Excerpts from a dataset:
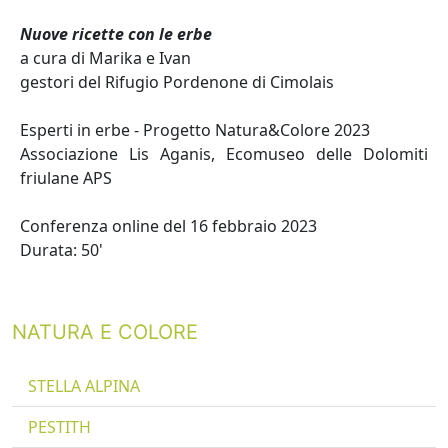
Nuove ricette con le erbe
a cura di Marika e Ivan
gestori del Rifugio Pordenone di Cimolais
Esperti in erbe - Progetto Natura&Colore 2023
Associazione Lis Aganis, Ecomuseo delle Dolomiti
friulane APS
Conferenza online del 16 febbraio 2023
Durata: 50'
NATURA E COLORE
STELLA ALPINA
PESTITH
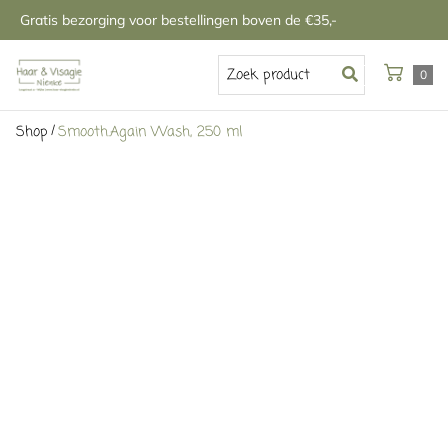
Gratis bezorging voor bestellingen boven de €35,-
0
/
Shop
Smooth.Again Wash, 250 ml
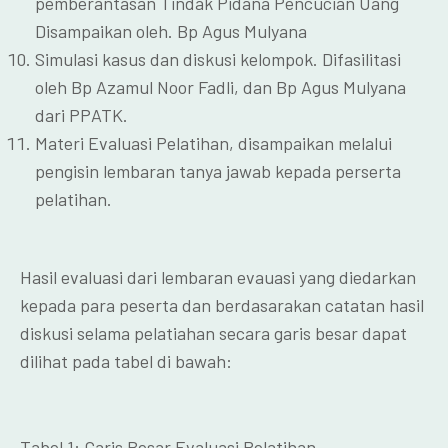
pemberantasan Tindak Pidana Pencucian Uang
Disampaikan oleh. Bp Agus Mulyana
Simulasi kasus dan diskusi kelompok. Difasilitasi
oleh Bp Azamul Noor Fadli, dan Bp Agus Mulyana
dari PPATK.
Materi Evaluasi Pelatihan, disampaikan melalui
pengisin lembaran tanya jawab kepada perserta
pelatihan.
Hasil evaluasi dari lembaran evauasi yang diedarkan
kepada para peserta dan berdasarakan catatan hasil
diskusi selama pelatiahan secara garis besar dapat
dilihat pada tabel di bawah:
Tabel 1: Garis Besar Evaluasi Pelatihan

--

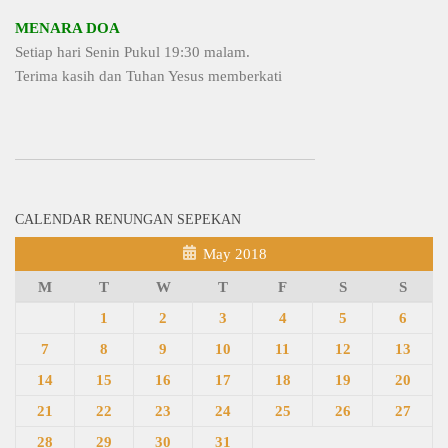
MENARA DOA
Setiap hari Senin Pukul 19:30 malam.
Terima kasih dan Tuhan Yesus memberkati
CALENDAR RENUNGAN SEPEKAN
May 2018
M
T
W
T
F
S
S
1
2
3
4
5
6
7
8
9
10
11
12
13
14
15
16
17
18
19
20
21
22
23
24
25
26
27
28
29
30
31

---

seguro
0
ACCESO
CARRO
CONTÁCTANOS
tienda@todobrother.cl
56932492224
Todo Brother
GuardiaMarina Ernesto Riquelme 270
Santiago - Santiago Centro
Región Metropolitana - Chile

Try it: Reproduce the lines above beginning at the line that contains "STELLA ALPINA" and ending at the line that contains "Tabel 1: Garis Besar Evaluasi Pelatihan". No pictures.

Task response:
STELLA ALPINA
PESTITH
Gratis bezorging voor bestellingen boven de €35,-
0
/
Shop
Smooth.Again Wash, 250 ml
pemberantasan Tindak Pidana Pencucian Uang
Disampaikan oleh. Bp Agus Mulyana
Simulasi kasus dan diskusi kelompok. Difasilitasi
oleh Bp Azamul Noor Fadli, dan Bp Agus Mulyana
dari PPATK.
Materi Evaluasi Pelatihan, disampaikan melalui
pengisin lembaran tanya jawab kepada perserta
pelatihan.
Hasil evaluasi dari lembaran evauasi yang diedarkan
kepada para peserta dan berdasarakan catatan hasil
diskusi selama pelatiahan secara garis besar dapat
dilihat pada tabel di bawah:
Tabel 1: Garis Besar Evaluasi Pelatihan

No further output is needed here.